You need to fan out to many downstream systems. Kafka excels at the publish-subscribe pattern. One Debezium source can feed dozens of consumers: ClickHouse for analytics, Elasticsearch for search, Redis for caching, a notification service, a data lake. Each consumer reads from the same Kafka topic independently. RisingWave's sink connectors can replicate this to multiple destinations, but the Kafka model is more flexible for arbitrary fan-out.
Your processing is not expressible in SQL. Debezium events consumed by Flink give you access to the full Flink API: Java operators, custom windowing, complex event processing, machine learning integration. If your stream processing requirements go beyond what SQL can express, the Debezium-to-Flink pipeline gives you more raw power.
You rely on Debezium's connector breadth. Debezium supports Oracle, Db2, and other databases that RisingWave does not yet support natively. If your source is Oracle, Debezium is your primary option.
Scenarios: Which Tool for Which Use Case?
| Scenario | Recommended tool | Why |
| Real-time dashboard on PostgreSQL data | RisingWave | No Kafka needed, materialized views serve the dashboard directly |
| Fan-out from MySQL to 5+ consumers | Debezium + Kafka | Pub-sub fan-out is Kafka's core strength |
| CDC to Apache Iceberg with upserts | RisingWave | Built-in Iceberg sink with upsert support |
| Hourly data warehouse sync | Airbyte or Fivetran | These are built for batch ELT to warehouses |
| Oracle source to Kafka | Debezium | RisingWave does not yet support Oracle CDC natively |
| AI agent needing fresh feature data | RisingWave | Materialized views via MCP server, sub-second freshness |
| Migration to AWS services | AWS DMS | Deep AWS integration for migration use cases |
| Complex stateful stream processing with custom Java logic | Debezium + Flink | Flink's Java API is more expressive than SQL |
| PostgreSQL/MySQL/MongoDB CDC without Kafka | RisingWave | Built-in CDC connectors, no broker required |
Key Takeaways
CDC in 2026 is no longer one tool but two architectures: connector-to-Kafka and integrated streaming database. The right choice depends on your existing infrastructure, your downstream consumers, and how much operational complexity you can absorb.
Debezium is battle-tested, Apache-licensed, and the right choice for teams with Kafka investment who need multi-destination fan-out or sources that RisingWave does not yet support.
RisingWave's integrated CDC eliminates the Kafka, Debezium, and separate serving layer for teams that want sub-second freshness, SQL-based processing, and PostgreSQL-compatible serving in one system.

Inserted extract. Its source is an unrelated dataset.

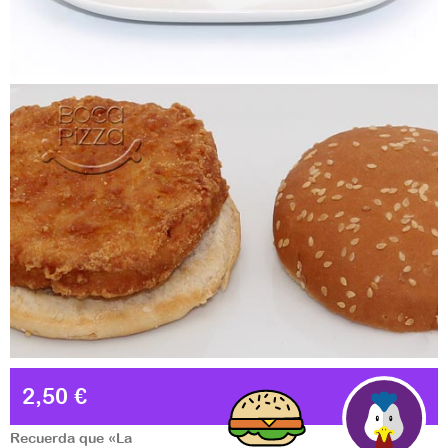
2,50 €
Recuerda que «La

It is the right choice when your use case is "capture changes, process them with SQL, serve results to applications and dashboards."
The clearest signal for which architecture you need: if you are asking "how do I fan out this CDC stream to ten different consumers," Kafka is the right answer. If you are asking "how do I build a real-time analytics layer on top of my production database," RisingWave is the right answer.